JokoJokes

Metal Detector Jokes

13 metal detector jokes and hilarious metal detector puns to laugh out loud. Read jokes about metal detector that are clean and suitable for kids and friends.

Quick Jump To

Funniest Metal Detector Short Jokes

Short metal detector jokes and puns are one of the best ways to have fun with word play in English. The metal detector humour may include short heavy metal jokes also.

  1. Why is Metallica the safest band to listen to in an airport? Because they haven't set off a metal detector since 1989.
  2. I took my metal detector to the beach today expecting to find antiques of great value. Beach better have my money
  3. When people use metal detectors, they're treasure hunters… but when _I_ do it, I'm a thief and I need to leave the war memorial.
    Double standards, man. I swear
  4. The first time out with my metal detector I found a beautiful wedding ring!! But the bride was still wearing it, so the police came and now they won't give it back.
  5. I was detained at airport security, because the metal detector caught my braces... I guess you could say I was armed to the teeth.
  6. Did you hear about the Irish guy with a metal detector? He dug 25 meters down where he discovered he was wearing steel toe cap boots
  7. When the metal detector goes off at the airport, it is just verifying Chuck Norris walked through.

Share These Metal Detector Jokes With Friends




Metal Detector One Liners

Which metal detector one liners are funny enough to crack down and make fun with metal detector? I can suggest the ones about metal and metal music.

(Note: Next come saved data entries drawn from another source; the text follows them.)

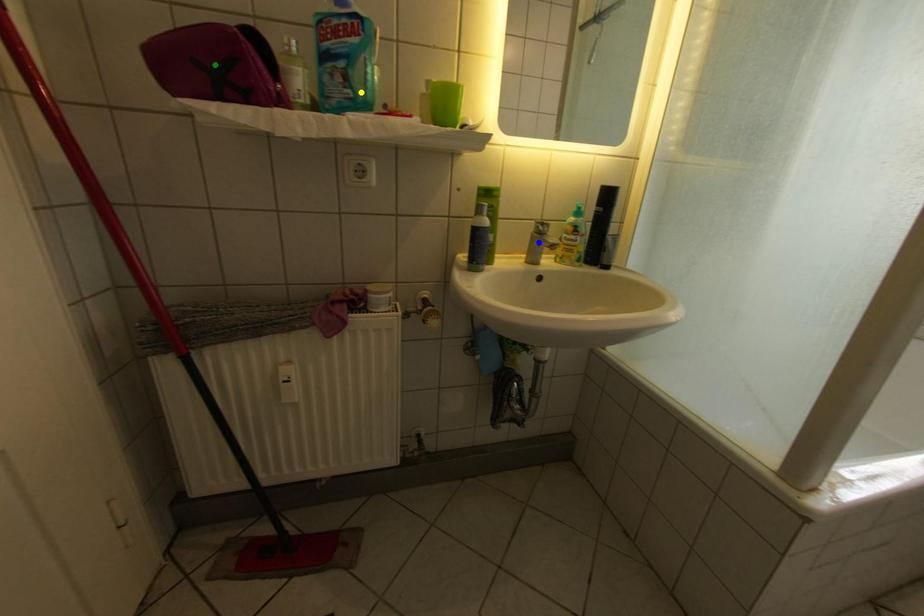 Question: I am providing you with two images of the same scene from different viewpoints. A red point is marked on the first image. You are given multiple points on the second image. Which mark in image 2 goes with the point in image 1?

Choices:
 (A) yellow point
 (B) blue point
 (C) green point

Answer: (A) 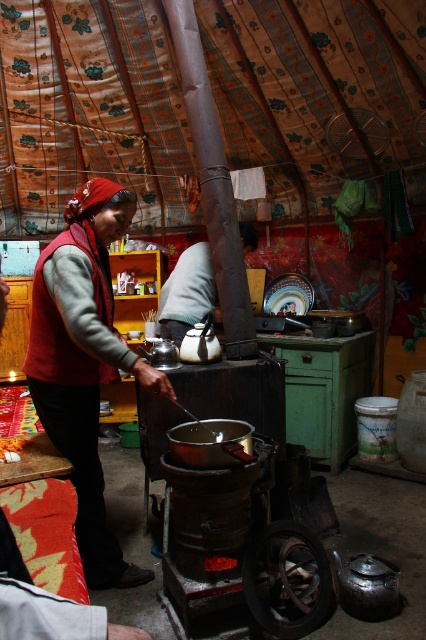 Looking at this image, which of these two, red woolen vest at center or matte black shirt at center, stands taller?

Standing taller between the two is red woolen vest at center.

Does red woolen vest at center appear on the left side of matte black shirt at center?

Yes, red woolen vest at center is to the left of matte black shirt at center.

Is point (77, 378) positioned after point (203, 288)?

That is False.

You are a GUI agent. You are given a task and a screenshot of the screen. Output one action in this format:
    pyautogui.click(x=<x>, y=<y>)
    Task: Click on the red woolen vest at center
    
    Given the screenshot: What is the action you would take?
    pyautogui.click(x=83, y=362) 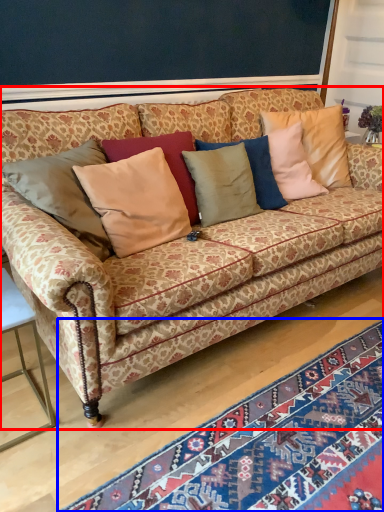 Question: Which point is closer to the camera, studio couch (highlighted by a red box) or mat (highlighted by a blue box)?

Choices:
 (A) studio couch
 (B) mat

Answer: (B) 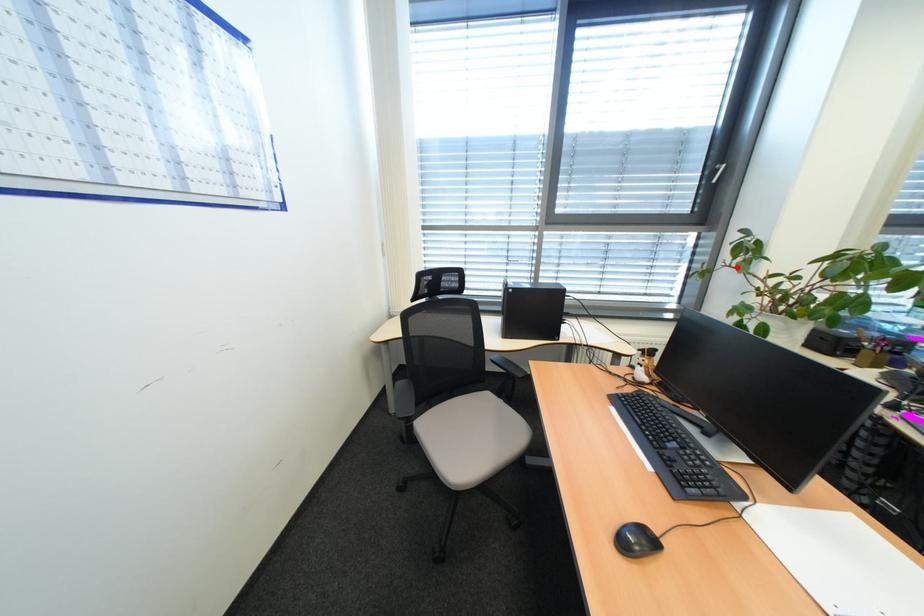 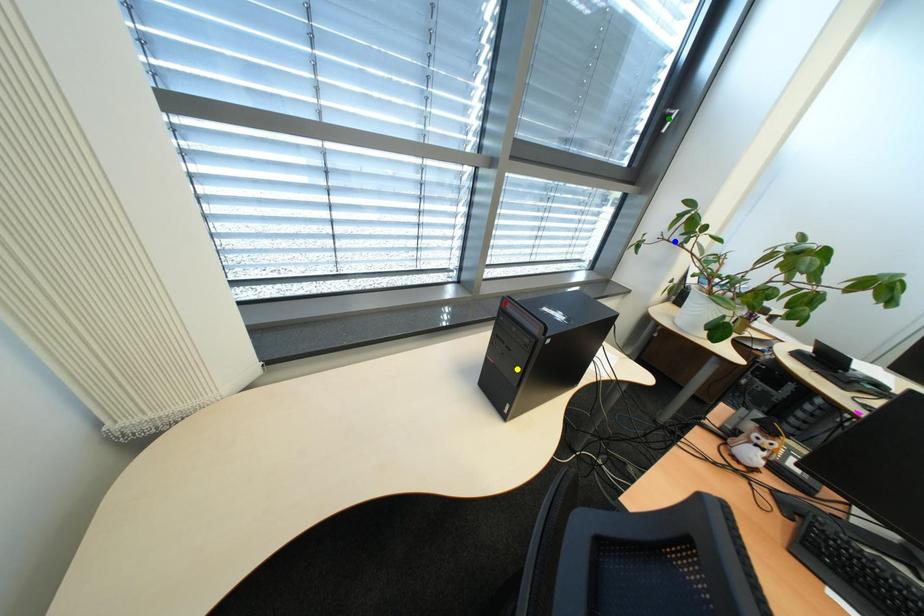 Question: I am providing you with two images of the same scene from different viewpoints. A red point is marked on the first image. You are given multiple points on the second image. Which mark in image 2 goes with the point in image 1?

Choices:
 (A) blue point
 (B) yellow point
 (C) green point

Answer: (A) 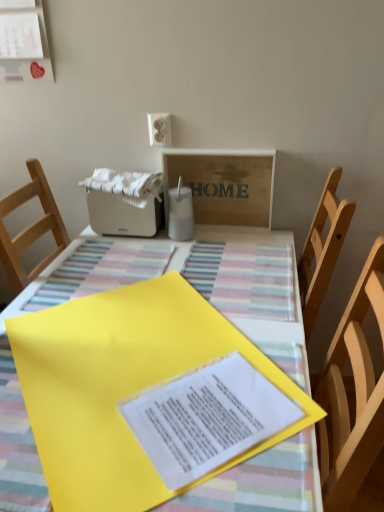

  1. Why is my metal detector going off? Someone's taking a shower and I am in Flint

Metal Detector Funny Jokes And Hilarious Puns.

What funny jokes about metal detector you can tell and make people laugh? An example I can give is a clean death metal jokes that will for sure put a smile on everyones mouth and help you make metal detector pranks.

I hate going through airport security...

For some reason I'm always stopped at the metal detector, even if i'm carrying NOTHING! So as you can imagine, on my latest trip, when I successfully got past the metal detector I was so pleased that I whispered "YES" to myself. As you can imagine, that didn't go down too well.

Why Won't Michigan Governor Rick Snyder Take Any Flint Tap Water With Him Overseas In Order To Stick To His Promise That He'd Drink It For A Full Month...?

Because he can't get it through the airport metal detectors.

⚠️ Warning ⚠️
This joke may contain profanity or explicit language

Somali Pirates Can't Find Hidden Treasure Buried in 2007

A bunch of Somali pirates lost their hidden treasure. They last saw their hidden treasure in 2007. They tried everything, bloodhounds, radar, metal detectors, sonar. But they couldn't find their treasure.
One day, one of the pirates had a suggestion.
"Captain, we should break R Kelly out of prison".
The Captain said "This is the dumbest idea I've ever heard, but go ahead. why?"
"Captain, if anybody can find 15 year old b**..., it's this guy!".

A zombie is checking for an overseas flight...

At the security check the TSA is scanning his luggage, running him through metal detectors, etc. Finally, an attendant stops him at the gate.
"Sir, you're absolutely crawling with bugs. You're going to have to store those un your suitcase or ship them separately."
"Oh, no, it's okay." He says. "These are my carrion beetles."